* **Exercise directions**
Copy out every line of the data that has the word "stressante" somewhere in it.

* **Data to process**
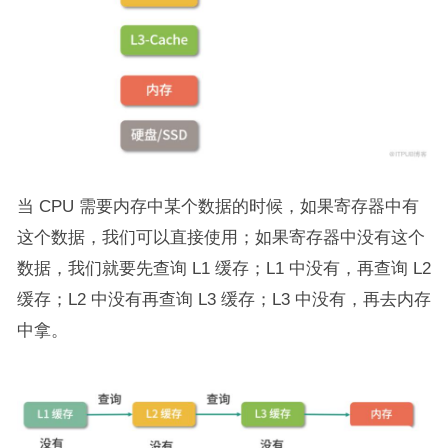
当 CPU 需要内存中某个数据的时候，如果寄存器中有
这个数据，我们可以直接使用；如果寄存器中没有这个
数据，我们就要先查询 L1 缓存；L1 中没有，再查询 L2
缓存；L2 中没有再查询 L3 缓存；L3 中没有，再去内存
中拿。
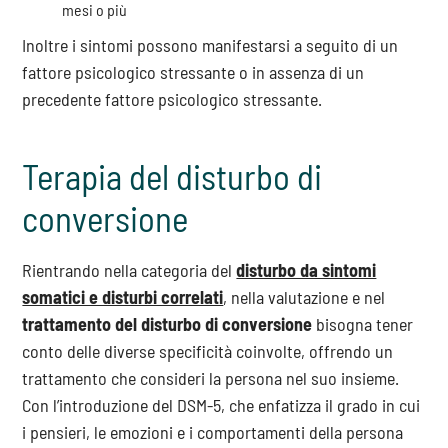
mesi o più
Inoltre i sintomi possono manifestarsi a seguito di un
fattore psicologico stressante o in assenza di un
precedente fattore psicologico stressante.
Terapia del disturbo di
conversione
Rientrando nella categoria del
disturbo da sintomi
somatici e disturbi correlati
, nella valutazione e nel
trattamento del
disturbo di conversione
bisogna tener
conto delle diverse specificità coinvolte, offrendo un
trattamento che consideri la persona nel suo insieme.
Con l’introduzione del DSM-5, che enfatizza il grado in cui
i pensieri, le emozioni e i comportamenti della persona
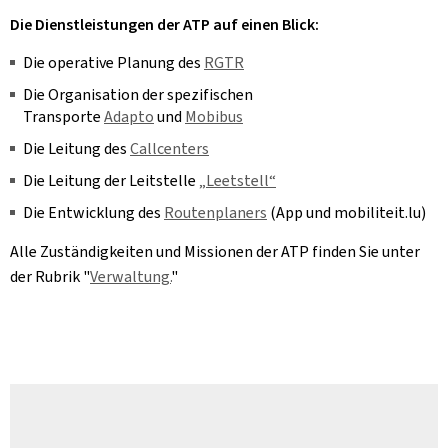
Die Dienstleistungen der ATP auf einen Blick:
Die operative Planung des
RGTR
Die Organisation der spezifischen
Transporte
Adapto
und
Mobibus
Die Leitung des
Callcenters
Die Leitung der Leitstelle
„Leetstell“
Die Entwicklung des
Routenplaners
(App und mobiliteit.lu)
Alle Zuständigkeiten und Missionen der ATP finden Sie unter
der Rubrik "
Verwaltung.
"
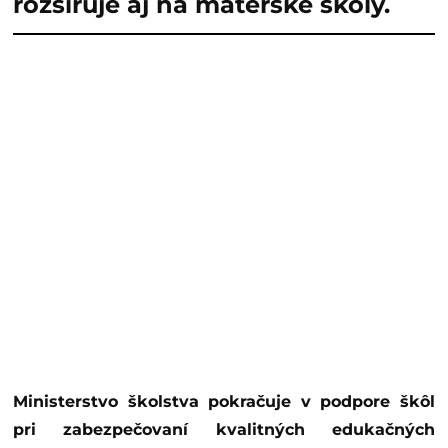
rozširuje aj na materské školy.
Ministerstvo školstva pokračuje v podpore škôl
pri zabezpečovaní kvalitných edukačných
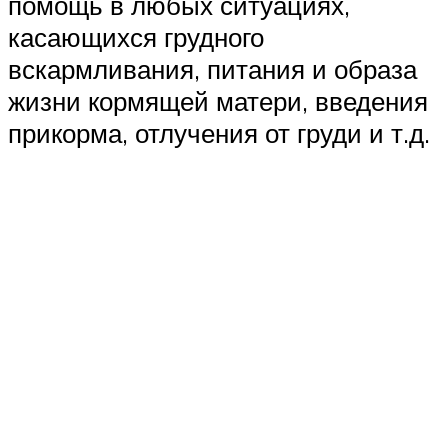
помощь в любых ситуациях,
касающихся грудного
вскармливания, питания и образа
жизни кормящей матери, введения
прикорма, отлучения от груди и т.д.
==
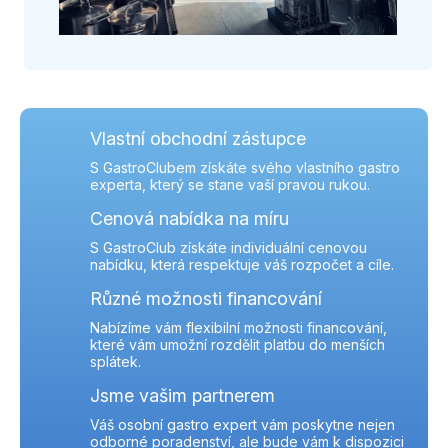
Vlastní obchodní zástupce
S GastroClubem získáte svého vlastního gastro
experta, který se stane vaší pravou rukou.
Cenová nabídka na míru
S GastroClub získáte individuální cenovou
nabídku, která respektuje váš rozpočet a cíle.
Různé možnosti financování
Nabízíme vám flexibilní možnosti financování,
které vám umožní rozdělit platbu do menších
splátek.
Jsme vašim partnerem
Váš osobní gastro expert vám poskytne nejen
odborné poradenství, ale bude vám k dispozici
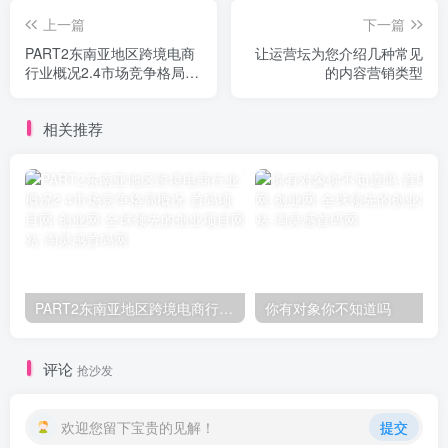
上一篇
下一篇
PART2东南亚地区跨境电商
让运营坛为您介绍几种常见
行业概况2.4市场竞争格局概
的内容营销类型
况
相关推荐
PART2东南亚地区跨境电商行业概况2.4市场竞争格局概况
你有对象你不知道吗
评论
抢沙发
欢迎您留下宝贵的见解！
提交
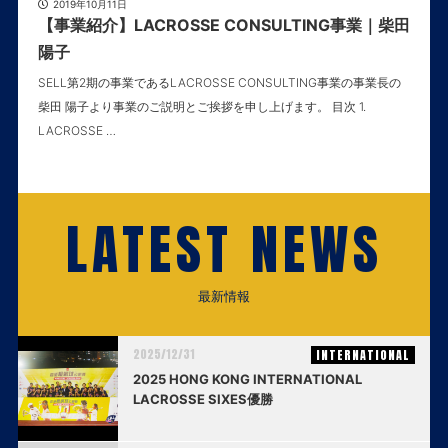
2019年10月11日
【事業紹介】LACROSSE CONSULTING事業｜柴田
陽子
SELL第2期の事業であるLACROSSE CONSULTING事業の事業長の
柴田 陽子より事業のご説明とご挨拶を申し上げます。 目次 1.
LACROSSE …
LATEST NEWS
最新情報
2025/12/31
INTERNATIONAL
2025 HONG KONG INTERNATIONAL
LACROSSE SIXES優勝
--
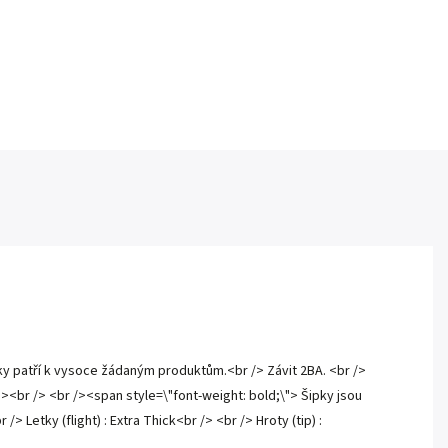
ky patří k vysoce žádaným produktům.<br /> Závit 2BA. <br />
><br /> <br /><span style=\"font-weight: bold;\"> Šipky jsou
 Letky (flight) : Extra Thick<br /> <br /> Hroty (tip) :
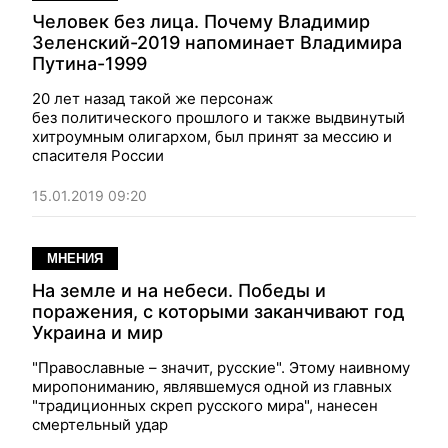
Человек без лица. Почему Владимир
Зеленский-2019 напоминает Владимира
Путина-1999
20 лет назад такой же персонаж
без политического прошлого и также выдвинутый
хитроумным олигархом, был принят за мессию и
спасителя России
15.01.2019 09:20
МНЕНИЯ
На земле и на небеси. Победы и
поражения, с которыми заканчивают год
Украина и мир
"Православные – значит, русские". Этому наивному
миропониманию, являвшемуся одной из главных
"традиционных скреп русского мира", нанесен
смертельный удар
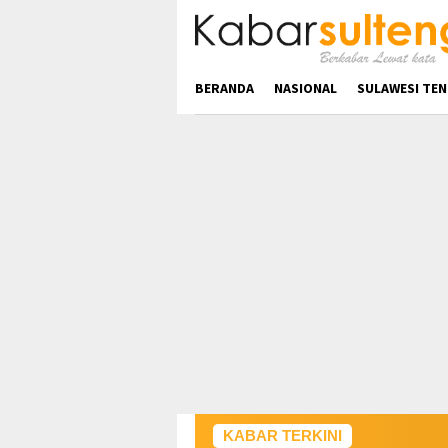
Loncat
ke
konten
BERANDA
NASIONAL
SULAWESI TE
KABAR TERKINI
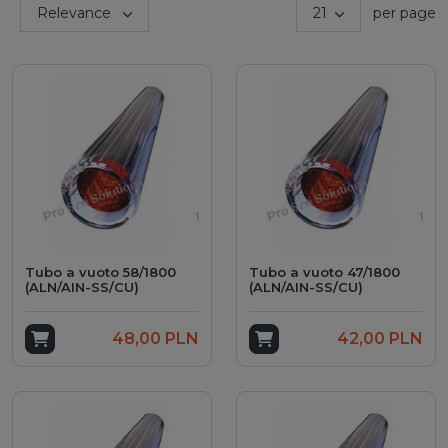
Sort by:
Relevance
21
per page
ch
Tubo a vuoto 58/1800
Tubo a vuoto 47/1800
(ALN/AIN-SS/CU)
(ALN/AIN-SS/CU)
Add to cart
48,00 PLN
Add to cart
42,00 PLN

* **Expected output**
fattore psicologico stressante o in assenza di un
precedente fattore psicologico stressante.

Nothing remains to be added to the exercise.